##### Records shown
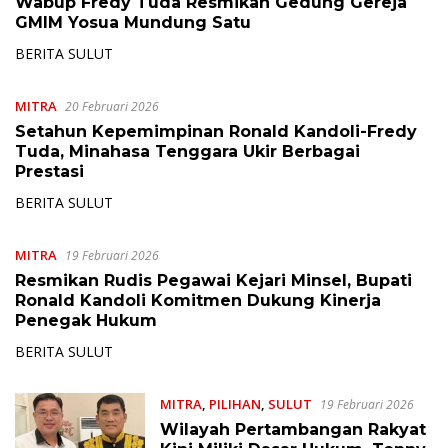
Wabup Fredy Tuda Resmikan Gedung Gereja
GMIM Yosua Mundung Satu
BERITA SULUT
MITRA
20 Februari 2026
Setahun Kepemimpinan Ronald Kandoli-Fredy
Tuda, Minahasa Tenggara Ukir Berbagai
Prestasi
BERITA SULUT
MITRA
19 Februari 2026
Resmikan Rudis Pegawai Kejari Minsel, Bupati
Ronald Kandoli Komitmen Dukung Kinerja
Penegak Hukum
BERITA SULUT
MITRA
,
PILIHAN
,
SULUT
19 Februari 2026
Wilayah Pertambangan Rakyat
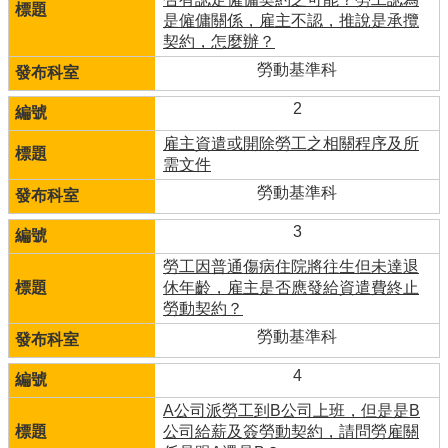
是僱傭關係，雇主不認，推說是承攬
契約，怎麼辦？
勞動基準科
2
雇主資遣或開除勞工之相關程序及所
需文件
勞動基準科
3
勞工因普通傷病住院將往生但未達退
休年齡，雇主是否應發給資遣費終止
勞動契約？
勞動基準科
4
A公司派勞工到B公司上班，但是是B
公司給薪及簽勞動契約，請問勞雇關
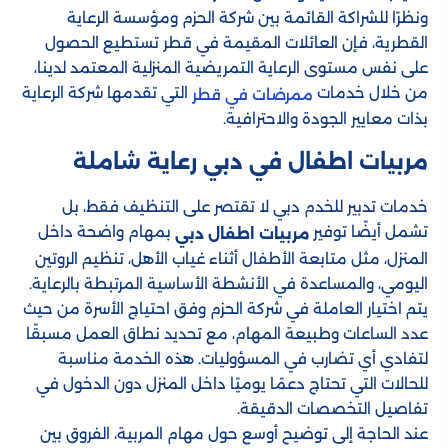
ونظرًا للشراكة القائمة بين شركة الحزم ومؤسسة الرعاية
القطرية، فإن العائلات المقيمة في قطر تستطيع الحصول
على نفس مستوى الرعاية التمريضية المنزلية المعتمد لدينا،
من خلال خدمات
التي تقدمها شركة الرعاية
ممرضات في قطر
بذات معايير الجودة والاحترافية.
مربيات اطفال في دبي​ رعاية شاملة
خدمات تدبير للخدم دبي​ لا تقتصر على التنظيف فقط، بل
تشمل أيضًا توفير
بمهام واضحة داخل
مربيات اطفال دبي
المنزل، مثل متابعة الأطفال أثناء غياب الأهل، تنظيم الروتين
اليومي، والمساعدة في الأنشطة الأساسية المرتبطة بالرعاية.
يتم اختيار العاملة في شركة الحزم وفق احتياج الأسرة من حيث
عدد الساعات وطبيعة المهام، مع تحديد نطاق العمل مسبقًا
لتفادي أي تضارب في المسؤوليات. هذه الخدمة مناسبة
للحالات التي تحتاج دعمًا يوميًا داخل المنزل دون الدخول في
تفاصيل التخصصات الدقيقة.
عند الحاجة إلى توضيح أوسع حول مهام المربية، الفروق بين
##########
_Assignment_.
Find the lines above that contain the word "اطفال" and copy each one.

_Written reply_.
مربيات اطفال في دبي​ رعاية شاملة
مربيات اطفال دبي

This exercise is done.